*** DATA FOR PROCESSING Section Begins ***

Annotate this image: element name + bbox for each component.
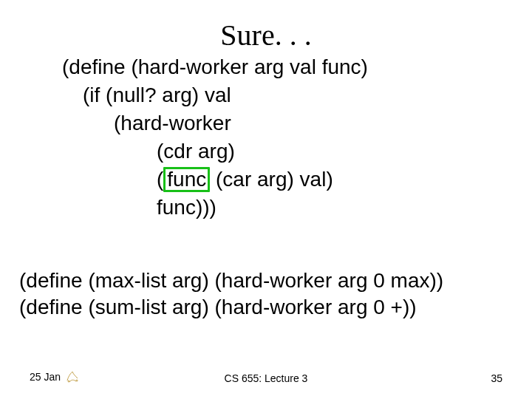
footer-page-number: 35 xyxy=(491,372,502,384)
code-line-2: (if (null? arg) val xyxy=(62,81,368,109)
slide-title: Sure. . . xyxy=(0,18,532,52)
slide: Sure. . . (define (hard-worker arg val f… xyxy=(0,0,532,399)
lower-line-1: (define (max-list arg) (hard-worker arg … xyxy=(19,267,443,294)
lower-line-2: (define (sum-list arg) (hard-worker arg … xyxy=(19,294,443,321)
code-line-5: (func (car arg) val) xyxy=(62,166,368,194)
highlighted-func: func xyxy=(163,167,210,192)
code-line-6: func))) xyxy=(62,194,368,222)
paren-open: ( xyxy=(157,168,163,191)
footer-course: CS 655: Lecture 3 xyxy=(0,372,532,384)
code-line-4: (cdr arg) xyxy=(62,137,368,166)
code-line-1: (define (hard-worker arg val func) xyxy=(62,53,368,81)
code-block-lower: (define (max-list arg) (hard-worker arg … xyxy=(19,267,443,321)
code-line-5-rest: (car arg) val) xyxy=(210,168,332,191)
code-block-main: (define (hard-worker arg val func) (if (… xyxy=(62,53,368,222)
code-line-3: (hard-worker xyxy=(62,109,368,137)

*** DATA FOR PROCESSING Section Ends ***
*** DATA FOR PROCESSING Section Begins ***

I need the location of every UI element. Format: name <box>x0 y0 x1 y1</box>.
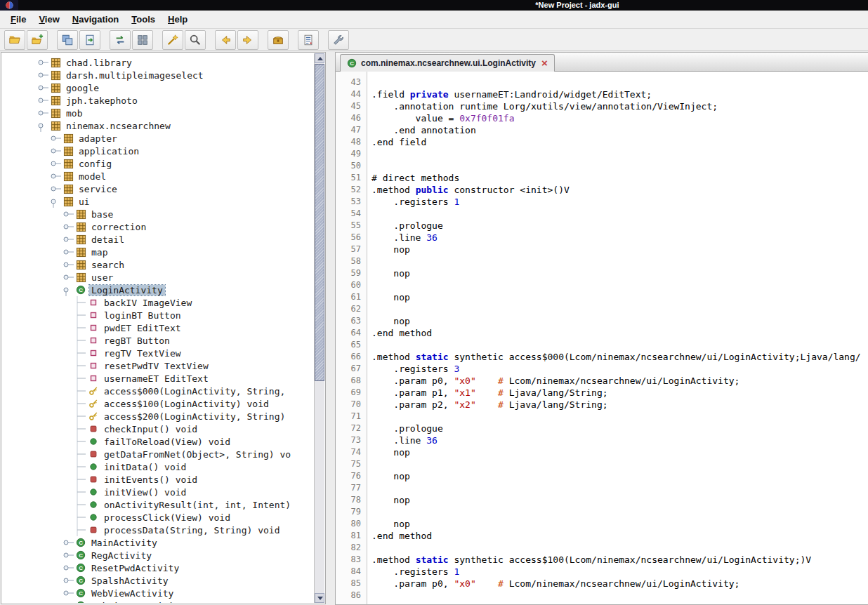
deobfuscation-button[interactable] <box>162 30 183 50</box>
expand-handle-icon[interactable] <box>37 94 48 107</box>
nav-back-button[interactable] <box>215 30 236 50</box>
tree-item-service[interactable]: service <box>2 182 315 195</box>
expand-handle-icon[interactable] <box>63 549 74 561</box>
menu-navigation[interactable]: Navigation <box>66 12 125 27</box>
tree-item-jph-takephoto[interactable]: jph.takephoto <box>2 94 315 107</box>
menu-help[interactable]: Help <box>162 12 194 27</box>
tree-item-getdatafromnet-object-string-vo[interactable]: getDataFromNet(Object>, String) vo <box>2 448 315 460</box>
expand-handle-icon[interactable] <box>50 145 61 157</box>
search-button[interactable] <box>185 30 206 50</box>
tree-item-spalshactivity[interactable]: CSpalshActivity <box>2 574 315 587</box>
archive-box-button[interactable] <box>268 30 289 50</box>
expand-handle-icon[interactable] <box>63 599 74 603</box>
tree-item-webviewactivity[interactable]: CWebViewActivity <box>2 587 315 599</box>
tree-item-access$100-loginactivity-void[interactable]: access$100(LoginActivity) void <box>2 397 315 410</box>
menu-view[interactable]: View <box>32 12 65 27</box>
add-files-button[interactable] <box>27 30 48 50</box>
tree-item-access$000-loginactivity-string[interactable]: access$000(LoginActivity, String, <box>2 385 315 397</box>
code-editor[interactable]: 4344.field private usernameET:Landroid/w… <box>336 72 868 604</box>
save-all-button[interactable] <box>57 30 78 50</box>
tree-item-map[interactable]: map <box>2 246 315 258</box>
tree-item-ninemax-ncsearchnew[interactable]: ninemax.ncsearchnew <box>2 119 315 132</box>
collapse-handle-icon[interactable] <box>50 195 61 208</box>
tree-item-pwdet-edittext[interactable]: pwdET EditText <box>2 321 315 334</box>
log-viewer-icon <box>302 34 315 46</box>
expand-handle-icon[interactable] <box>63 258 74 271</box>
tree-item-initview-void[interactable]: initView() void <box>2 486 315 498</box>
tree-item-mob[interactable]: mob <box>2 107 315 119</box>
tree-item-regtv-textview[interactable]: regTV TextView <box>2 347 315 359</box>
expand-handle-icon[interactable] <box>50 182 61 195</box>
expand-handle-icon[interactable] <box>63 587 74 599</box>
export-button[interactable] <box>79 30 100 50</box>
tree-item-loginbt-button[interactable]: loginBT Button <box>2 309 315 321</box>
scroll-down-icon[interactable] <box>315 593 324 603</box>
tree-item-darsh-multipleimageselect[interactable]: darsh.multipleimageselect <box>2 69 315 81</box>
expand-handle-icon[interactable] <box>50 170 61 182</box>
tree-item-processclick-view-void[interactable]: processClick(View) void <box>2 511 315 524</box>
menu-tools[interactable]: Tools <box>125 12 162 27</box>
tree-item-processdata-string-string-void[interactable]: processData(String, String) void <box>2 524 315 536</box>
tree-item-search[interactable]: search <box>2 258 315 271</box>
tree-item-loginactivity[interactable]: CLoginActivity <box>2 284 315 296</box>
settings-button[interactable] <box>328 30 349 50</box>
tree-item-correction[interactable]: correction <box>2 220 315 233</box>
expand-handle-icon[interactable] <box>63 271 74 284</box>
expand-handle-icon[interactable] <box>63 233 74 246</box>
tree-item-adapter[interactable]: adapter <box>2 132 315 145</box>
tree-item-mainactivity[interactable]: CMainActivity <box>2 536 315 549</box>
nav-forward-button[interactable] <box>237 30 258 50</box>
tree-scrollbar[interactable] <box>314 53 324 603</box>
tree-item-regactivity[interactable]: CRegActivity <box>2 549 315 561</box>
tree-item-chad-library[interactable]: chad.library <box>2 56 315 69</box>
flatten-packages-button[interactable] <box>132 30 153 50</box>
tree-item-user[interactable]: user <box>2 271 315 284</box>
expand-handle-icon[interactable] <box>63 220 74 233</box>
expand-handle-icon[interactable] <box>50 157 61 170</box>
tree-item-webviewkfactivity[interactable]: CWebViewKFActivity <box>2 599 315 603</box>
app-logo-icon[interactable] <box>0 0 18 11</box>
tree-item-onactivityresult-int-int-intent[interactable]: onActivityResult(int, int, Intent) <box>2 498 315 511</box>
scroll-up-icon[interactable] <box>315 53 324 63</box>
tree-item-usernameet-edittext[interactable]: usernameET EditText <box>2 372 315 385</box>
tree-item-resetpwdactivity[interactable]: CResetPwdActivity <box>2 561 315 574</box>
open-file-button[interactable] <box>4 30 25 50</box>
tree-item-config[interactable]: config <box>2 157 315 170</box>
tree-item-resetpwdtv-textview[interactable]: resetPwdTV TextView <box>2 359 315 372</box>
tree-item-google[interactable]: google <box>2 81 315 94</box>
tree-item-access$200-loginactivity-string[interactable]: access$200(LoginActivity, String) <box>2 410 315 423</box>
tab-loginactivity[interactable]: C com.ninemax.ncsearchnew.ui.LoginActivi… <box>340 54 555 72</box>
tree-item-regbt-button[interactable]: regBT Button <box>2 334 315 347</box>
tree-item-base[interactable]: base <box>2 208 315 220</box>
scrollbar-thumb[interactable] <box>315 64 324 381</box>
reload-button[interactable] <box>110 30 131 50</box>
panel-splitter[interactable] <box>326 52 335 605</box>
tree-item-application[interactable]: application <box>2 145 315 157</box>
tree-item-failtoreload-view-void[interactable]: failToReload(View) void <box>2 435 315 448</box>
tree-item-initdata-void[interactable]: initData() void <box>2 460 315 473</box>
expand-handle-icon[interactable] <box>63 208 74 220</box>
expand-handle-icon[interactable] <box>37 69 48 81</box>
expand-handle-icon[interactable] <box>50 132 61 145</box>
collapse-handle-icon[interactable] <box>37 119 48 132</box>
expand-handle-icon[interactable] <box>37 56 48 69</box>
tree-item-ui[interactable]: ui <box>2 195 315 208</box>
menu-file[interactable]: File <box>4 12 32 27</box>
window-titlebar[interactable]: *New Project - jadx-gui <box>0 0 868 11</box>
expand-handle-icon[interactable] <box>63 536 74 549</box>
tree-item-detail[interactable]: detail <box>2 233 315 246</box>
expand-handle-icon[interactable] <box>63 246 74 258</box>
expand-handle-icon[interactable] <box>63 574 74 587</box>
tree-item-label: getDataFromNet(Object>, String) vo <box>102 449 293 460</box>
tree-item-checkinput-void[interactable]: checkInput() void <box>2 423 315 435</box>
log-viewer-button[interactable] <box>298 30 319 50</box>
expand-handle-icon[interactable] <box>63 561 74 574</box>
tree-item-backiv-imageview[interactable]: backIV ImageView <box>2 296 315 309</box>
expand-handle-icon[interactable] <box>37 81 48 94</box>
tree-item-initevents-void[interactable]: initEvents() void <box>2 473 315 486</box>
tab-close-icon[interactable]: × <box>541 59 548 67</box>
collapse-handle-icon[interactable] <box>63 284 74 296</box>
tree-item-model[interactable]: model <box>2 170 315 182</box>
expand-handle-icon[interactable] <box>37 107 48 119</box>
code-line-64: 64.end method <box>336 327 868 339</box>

*** DATA FOR PROCESSING Section Ends ***

■ EXERCISE REQUIREMENTS
Line count for "slide": determine it from the data and answer with the number by itself.

■ TASK OUTPUT
2